The sphingosine-1-phosphate type 1 (S1P1) receptor is a lipid receptor which belongs to the family of G protein-coupled receptors and predominantly couples to and activates Gi/o proteins. Genetic deletion and pharmacological intervention studies revealed a crucial role for this receptor in the vascular and immune system. Probably because of its important role in these systems S1P1 receptor expression has been conserved from non-mammalian vertebrates including the zebrafish to mammalian species. Although the zebrafish S1P1 receptor has already been identified in 2000 it has not been extensively characterized yet. In this study we characterized the zebrafish S1P1 receptor using various pharmacological tools that recently have become available and compared the signalling properties directly to those of the human S1P1 receptor. N-terminally HisG-tagged zebrafish and human S1P1 receptors were stably expressed in CHO-FlpIn cells and signal transduction was measured by determining the effect of various selective and non-selective S1P1 ligands on the forskolin-induced cAMP accumulation.

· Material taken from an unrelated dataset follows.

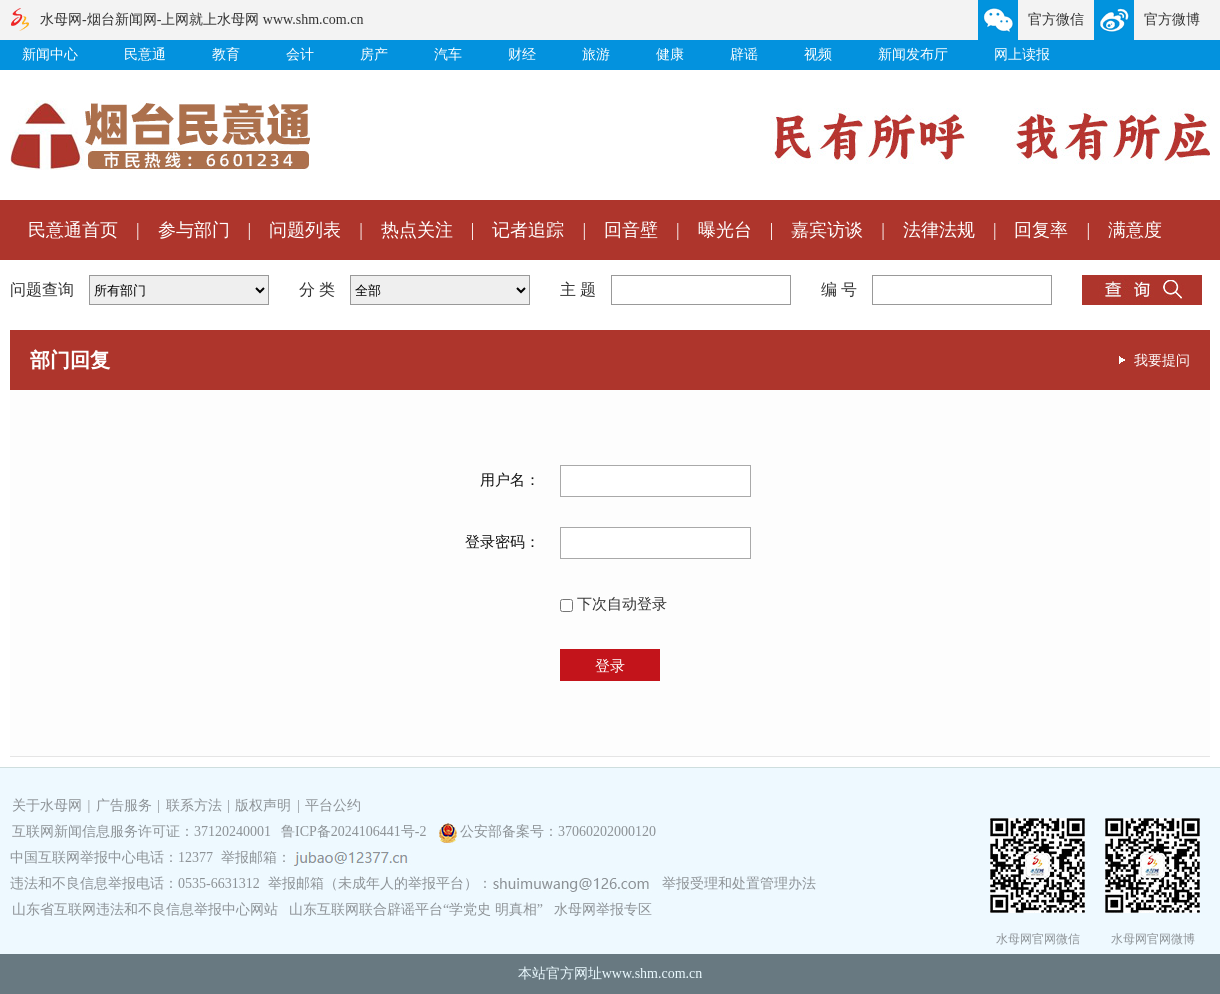 Image resolution: width=1220 pixels, height=994 pixels. I want to click on 旅游, so click(596, 54).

Alignment of the zebrafish and human S1P1 sequence reveals a relatively low overall amino acid homology of about 70%. However, the signalling properties between the zebrafish and human S1P1 receptor seem to be well conserved. As found for the human receptor the zebrafish S1P1 receptor also mediates the S1P-induced inhibition of adenylyl cyclase which is pertussis toxin-dependent indicating the involvement of Gi/o proteins. Overall, the potency profiles of the S1P1 selective (SEW2871, CYM5442) and unselective (S1P, FTY720-P, dihydroS1P) ligands was comparable at both receptor species although the potency at the human receptor generally was a bit higher. The S1P1 antagonist W146 also behaved as a competitive antagonist at the zebrafish S1P1 receptor.

In conclusion, despite a relatively low amino acid homology between the zebrafish and human S1P1 receptor the signalling properties between these two species are well conserved.